Enquête sur Bithumb et Kim Byung-gi
La police sud-coréenne a récemment perquisitionné les bureaux de Bithumb dans le cadre d’une enquête sur des allégations selon lesquelles le député indépendant Kim Byung-gi aurait utilisé son influence politique pour favoriser l’embauche de son fils au sein d’entreprises de cryptomonnaie.
Allégations et enquête
Selon un rapport de News1 publié lundi, les enquêteurs ont mené cette perquisition tout en examinant des affirmations selon lesquelles Kim aurait tenté d’influencer les décisions d’embauche chez Bithumb et Dunamu, l’opérateur d’Upbit, la plus grande bourse de cryptomonnaie de Corée du Sud. Le rapport indique que le fils de Kim a rejoint Bithumb en janvier 2025 et y est resté pendant environ six mois.

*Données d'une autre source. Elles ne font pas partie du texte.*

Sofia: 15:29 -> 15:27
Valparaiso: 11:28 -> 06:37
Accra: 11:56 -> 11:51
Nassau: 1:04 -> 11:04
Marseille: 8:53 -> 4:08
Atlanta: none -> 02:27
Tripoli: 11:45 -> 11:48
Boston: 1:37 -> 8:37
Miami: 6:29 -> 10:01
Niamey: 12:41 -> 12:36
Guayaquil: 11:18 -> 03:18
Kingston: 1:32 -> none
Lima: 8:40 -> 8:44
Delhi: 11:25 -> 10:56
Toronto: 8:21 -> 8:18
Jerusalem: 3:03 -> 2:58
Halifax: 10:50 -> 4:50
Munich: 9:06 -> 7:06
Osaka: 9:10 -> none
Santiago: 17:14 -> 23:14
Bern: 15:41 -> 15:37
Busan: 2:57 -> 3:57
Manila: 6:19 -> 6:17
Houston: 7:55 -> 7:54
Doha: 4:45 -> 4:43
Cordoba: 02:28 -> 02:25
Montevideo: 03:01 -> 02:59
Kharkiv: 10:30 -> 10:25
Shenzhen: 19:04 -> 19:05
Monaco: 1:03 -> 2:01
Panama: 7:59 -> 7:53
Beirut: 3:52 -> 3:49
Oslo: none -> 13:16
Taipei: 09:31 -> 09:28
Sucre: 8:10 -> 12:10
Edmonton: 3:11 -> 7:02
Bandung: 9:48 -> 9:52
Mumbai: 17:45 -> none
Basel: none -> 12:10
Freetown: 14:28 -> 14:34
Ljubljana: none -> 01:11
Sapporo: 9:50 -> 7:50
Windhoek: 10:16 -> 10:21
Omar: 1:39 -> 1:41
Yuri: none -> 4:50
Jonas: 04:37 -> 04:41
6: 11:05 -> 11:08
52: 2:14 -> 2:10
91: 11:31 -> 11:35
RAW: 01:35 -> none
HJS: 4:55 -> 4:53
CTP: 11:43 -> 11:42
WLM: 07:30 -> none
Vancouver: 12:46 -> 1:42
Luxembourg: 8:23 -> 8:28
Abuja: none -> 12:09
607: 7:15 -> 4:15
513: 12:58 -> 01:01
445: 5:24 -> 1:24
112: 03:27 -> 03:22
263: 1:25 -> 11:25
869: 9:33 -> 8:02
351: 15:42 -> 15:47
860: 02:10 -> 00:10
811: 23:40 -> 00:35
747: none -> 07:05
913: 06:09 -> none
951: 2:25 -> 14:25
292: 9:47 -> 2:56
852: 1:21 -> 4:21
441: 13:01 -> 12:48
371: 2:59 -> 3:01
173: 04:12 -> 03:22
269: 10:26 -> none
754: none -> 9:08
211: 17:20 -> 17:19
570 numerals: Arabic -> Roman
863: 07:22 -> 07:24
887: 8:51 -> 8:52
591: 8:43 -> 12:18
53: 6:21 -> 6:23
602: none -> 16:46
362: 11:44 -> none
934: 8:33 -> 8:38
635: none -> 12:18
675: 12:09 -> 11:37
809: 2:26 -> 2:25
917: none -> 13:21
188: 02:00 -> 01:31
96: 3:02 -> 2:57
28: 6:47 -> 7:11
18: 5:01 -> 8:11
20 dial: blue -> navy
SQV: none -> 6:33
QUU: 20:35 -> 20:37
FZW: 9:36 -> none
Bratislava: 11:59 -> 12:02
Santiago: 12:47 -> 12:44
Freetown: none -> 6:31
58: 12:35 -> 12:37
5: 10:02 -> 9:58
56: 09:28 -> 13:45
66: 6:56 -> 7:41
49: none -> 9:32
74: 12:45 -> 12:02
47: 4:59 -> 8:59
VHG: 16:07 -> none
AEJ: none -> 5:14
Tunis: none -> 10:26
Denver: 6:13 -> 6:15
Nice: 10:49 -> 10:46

Les autorités cherchent à déterminer si le processus de recrutement a été entaché de pressions extérieures ou de traitements préférentiels liés à la position de Kim. Les enquêteurs sud-coréens auraient déjà interrogé Kim à plusieurs reprises pour établir si des lois avaient été enfreintes en raison de l’utilisation présumée de son influence politique.
« L’examen de cette affaire s’est intensifié après que des révélations ont montré que Kim avait soulevé à plusieurs reprises des questions concernant Dunamu alors qu’il siégeait au Comité des affaires politiques de l’Assemblée nationale. »
Ces interactions ont suscité des interrogations, car le fils de Kim était apparemment employé par l’entreprise durant cette période, incitant les enquêteurs à examiner le lien entre les activités parlementaires du député et l’emploi de son fils.
Développements de l’enquête
Les premières étapes de l’enquête ont déjà impliqué des témoignages d’exécutifs de grandes bourses de cryptomonnaie. Selon le rapport, la police a convoqué des responsables de la bourse en tant que témoins en février, avant de mener une opération distincte de perquisition et de saisie au siège de Bithumb et à la Bithumb Financial Tower.
Des interrogatoires supplémentaires ont eu lieu en avril, lorsque les enquêteurs ont interrogé d’autres personnes liées à la bourse dans le cadre de la collecte de preuves. Kim a également comparu devant les enquêteurs en avril concernant 13 allégations distinctes, y compris des accusations de pots-de-vin pour des nominations et de favoritisme dans l’embauche lié à son fils.
« Lors de sa sixième comparution devant les autorités, Kim aurait déclaré qu’il croyait qu’il serait finalement blanchi de toute faute. »
Contexte et implications
Le favoritisme dans l’embauche demeure un sujet politiquement sensible en Corée du Sud, où des controverses antérieures impliquant des politiciens et de grandes entreprises ont déclenché un débat public sur le trafic d’influence, les pratiques de recrutement et l’accès aux opportunités.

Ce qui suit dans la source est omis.